WHAT TO WORK ON: Go through the material and copy every line in which "adapter" appears.

PROVIDED RECORDS:
───
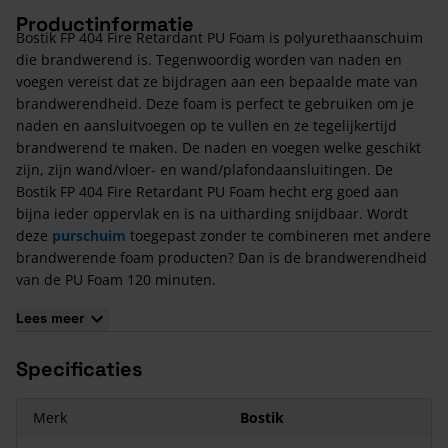
Productinformatie
Bostik FP 404 Fire Retardant PU Foam is polyurethaanschuim
die brandwerend is. Tegenwoordig worden van naden en
voegen vereist dat ze bijdragen aan een bepaalde mate van
brandwerendheid. Deze foam is perfect te gebruiken om je
naden en aansluitvoegen op te vullen en ze tegelijkertijd
brandwerend te maken. De naden en voegen welke geschikt
zijn, zijn wand/vloer- en wand/plafondaansluitingen. De
Bostik FP 404 Fire Retardant PU Foam hecht erg goed aan
bijna ieder oppervlak en is na uitharding snijdbaar. Wordt
deze
purschuim
toegepast zonder te combineren met andere
brandwerende foam producten? Dan is de brandwerendheid
van de PU Foam 120 minuten.
De PU Foam is handmatig aan te brengen met de
Lees meer
meegeleverde adapter, waardoor een kokerpistool niet nodig
is. Via deze adapter is het schuim heel eenvoudig en
Specificaties
nauwkeurig aan te brengen in bijna iedere naad en voeg.
Kenmerken van Bostik FP 404 Fire Retardant PU Foam
Merk
Bostik
Deze PU Foam is geschikt voor voegen tot 40 mm breed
───
SOLVED EXERCISE:
meegeleverde adapter, waardoor een kokerpistool niet nodig
is. Via deze adapter is het schuim heel eenvoudig en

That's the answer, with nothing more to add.